If you liked the boyish awkwardness of Michael Cera in, "Arrested Development," or Superbad, then you'll love the boyish awkwardness in this. Similarly, Jack Black seems to bring a bogus persona to his characters, and Year One is no different. Putting Black and Cera together as two fumbling tribesmen from the beginning of time on a journey for meaning and discovery is the perfect combination for a good movie. The movie has been likened more to the Monty Python-esque movies rather than other Judd Apatow produced movies, and the outrageous and silly premise is so farfetched it's brilliant. For a roaring good time, Year One should only be missed if you have a wedding to attend, or the birth of your first child, otherwise, a night out with Harold Ramis' latest is definitely in order.

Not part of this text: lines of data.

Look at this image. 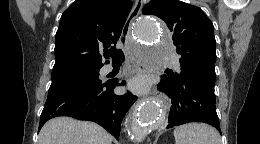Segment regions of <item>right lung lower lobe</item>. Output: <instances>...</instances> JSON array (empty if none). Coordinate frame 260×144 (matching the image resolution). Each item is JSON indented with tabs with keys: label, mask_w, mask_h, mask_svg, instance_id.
<instances>
[{
	"label": "right lung lower lobe",
	"mask_w": 260,
	"mask_h": 144,
	"mask_svg": "<svg viewBox=\"0 0 260 144\" xmlns=\"http://www.w3.org/2000/svg\"><path fill=\"white\" fill-rule=\"evenodd\" d=\"M124 84L109 80L94 84L69 83L49 88L39 130L51 118L69 116L93 121L119 140L122 119L137 100L130 92L122 96L114 94L113 89Z\"/></svg>",
	"instance_id": "1"
}]
</instances>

9:52 PM, 22nd August, 2009
Francois and his fellow teacher prepare for another year of educating juveniles in a tough Paris neighbourhood. There is a big culture and attitude clash within each classroom, and we focus on one of Francois' classes, in which discussion of literature often brings bigger life issues to the surface.

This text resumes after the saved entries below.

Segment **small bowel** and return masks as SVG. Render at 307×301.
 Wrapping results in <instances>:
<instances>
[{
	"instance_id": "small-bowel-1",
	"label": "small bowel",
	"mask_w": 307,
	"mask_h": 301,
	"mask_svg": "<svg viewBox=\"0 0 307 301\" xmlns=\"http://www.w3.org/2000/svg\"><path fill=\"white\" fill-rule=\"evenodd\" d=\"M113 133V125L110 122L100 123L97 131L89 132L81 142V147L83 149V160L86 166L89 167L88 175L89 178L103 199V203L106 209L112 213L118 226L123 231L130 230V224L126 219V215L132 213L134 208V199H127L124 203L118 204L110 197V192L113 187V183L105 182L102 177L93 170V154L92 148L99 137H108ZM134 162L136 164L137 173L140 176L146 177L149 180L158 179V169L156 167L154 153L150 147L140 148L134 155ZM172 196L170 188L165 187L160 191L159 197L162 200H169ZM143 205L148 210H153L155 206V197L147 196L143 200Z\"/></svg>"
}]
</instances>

As a teacher, I can tell you that The Class is one of the best cinematic depictions of the day-to-day life of a high school educator. I was intrigued that the average French teacher has to deal with so many similar issues that I have to (even though the teacher character deals with most of those issues in a very ineffective and inappropriate manner, but there's not enough room here for me to go into that!). I've always maintained that the average classroom is just a microcosm of society, and this film shows that to be true. It almost feels like a documentary at times (something I believe was intentional by the filmmakers, judging by camera angles used).

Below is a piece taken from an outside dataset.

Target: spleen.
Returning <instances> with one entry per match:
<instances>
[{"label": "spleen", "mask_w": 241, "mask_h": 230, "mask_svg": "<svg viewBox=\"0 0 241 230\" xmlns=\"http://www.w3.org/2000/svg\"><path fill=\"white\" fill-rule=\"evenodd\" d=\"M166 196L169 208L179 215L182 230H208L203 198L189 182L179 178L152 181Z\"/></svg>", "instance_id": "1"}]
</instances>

This film won the Palme d'Or at Cannes last year, and deservedly so. It is absorbing and intelligent, with realistic performances and a beautiful final shot that says so much more than words. Forget your standard Hollywood "embattled teacher breaks through to tough teenagers" tripe (like Freedom Writers and Dangerous Minds), come and see a real depiction of modern education, and one of the better French films released this year.